Oui, qui aurait parié ?

-          Les « grands », « gros » ou « gras » se moquaient.

-          Les organisateurs » (comme si organiser un salon de la copropriété sans les copropriétaires s’appelait « organiser ») ricanaient.

-          Les associations « rampantes » rampaient.

L’association ARC se mit alors au travail :

-          Une salle « associative » dans un quartier accueillant ;

-          des intervenants compétents ;

-          des exposants motivés ;

-          des adhérents nous encourageant et même nous aidant ;

-          toute une équipe (administrateurs, bénévoles, salariés) sur-motivée par ce pari osé : redonner aux copropriétaires lucides et responsables leur place, toute leur place.

Certains vrais professionnels (y compris des syndics bien implantés) tentèrent bien de dire leur désaccord avec cet ostracisme. Ils ne furent pas écoutés par des organisateurs autistes du salon « dépendant » qui s’obstinèrent dans cette hémiplégie volontaire.

Arrivèrent le 8 et 9 octobre. Dès la première heure nous sommes sûrs que notre salon serait un succès et que l’autre salon (commencé la veille) était déjà un échec, situation qui se confirmera.

Mais le vrai succès, ce ne fut pas seulement le nombre de personnes : ce fut cette ambiance bon enfant permanente, des conférences bondées et de haute tenue (côté tribune comme côté salle), le plaisir affiché par tous - adhérents et non adhérents (eux aussi très nombreux) associé à la satisfaction d’obtenir de vraies réponses à leurs questions, mais aussi la satisfaction des exposants (certains - présents aussi au salon « dépendant » - jurèrent, mais un peu tard, qu’on ne « les » y prendrait plus).

Bref, comme indiqué : fierté, bonheur, jubilation.

Côté salon « dépendant » ?

-          des couloirs un peu vide ;

-          des exposants, attendant le client et parfois très remontés contre ces « organisateurs » si peu malins ;

-          des salles de conférence à moitié vide ;

-          bref un salon « raté », selon les visiteurs comme les exposants.

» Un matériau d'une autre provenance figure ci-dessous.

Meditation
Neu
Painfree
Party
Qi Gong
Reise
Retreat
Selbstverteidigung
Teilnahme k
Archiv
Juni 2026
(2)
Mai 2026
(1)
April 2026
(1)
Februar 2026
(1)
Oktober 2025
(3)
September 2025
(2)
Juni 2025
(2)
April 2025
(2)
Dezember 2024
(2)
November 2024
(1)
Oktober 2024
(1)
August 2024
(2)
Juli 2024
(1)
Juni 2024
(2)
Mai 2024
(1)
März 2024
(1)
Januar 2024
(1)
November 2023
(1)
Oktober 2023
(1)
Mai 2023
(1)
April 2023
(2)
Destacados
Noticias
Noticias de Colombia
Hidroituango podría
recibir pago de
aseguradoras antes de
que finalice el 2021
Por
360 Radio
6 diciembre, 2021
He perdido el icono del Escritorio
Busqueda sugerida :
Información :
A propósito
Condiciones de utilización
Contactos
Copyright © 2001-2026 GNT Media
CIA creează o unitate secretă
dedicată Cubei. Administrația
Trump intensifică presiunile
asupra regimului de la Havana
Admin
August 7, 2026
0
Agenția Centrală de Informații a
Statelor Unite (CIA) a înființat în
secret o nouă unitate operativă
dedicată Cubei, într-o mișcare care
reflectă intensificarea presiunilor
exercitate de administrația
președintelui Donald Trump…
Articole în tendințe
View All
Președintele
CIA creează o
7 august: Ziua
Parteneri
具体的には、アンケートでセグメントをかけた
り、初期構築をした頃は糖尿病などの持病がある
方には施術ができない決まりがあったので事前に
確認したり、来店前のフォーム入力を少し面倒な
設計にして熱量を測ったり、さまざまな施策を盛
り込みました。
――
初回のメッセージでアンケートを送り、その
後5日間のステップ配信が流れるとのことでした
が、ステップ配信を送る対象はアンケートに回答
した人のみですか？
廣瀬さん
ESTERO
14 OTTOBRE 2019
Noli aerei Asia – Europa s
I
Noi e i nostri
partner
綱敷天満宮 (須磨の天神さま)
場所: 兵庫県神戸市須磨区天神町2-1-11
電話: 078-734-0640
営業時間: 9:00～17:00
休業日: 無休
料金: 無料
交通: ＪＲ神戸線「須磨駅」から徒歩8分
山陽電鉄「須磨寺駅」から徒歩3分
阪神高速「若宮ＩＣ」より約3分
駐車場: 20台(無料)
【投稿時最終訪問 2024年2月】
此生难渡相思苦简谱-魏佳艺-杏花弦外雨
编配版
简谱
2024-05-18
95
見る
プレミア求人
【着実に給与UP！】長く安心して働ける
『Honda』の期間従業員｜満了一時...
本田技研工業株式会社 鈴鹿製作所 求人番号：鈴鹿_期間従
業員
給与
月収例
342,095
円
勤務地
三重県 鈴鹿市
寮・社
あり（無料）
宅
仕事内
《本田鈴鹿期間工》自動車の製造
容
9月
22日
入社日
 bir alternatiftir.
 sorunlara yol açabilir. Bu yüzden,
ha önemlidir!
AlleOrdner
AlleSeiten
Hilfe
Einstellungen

Cet échec ne nous fait d’ailleurs pas vraiment plaisir.

D’abord parce que nous prenons notre plaisir dans la réussite des copropriétaires et non dans l’échec de quelques « commerçants » mal conseillés ; ensuite parce nous trouvons déplorable l’ostracisme dont la principale association de conseils syndicaux et syndics bénévoles a été l’objet : déplorable et contre-productif.

À l’heure où l’ARC - via son directeur - copilote le « Chantier Copropriété » du Grenelle Bâtiment et ceci avec énergie, intelligence, mais aussi dans un esprit coopératif, cet ostracisme est la pire des réponses que la profession pouvait apporter aux copropriétaires, profession qui ne sort pas grandie de ce salon, même si - encore une fois - une bonne partie de la profession était en fait hostile à cette exclusion.

La suite ? Soit les professionnels vont s’apercevoir que l’on ne dialogue pas forcément qu’avec des carpettes et nous sommes prêts au dialogue même tendu.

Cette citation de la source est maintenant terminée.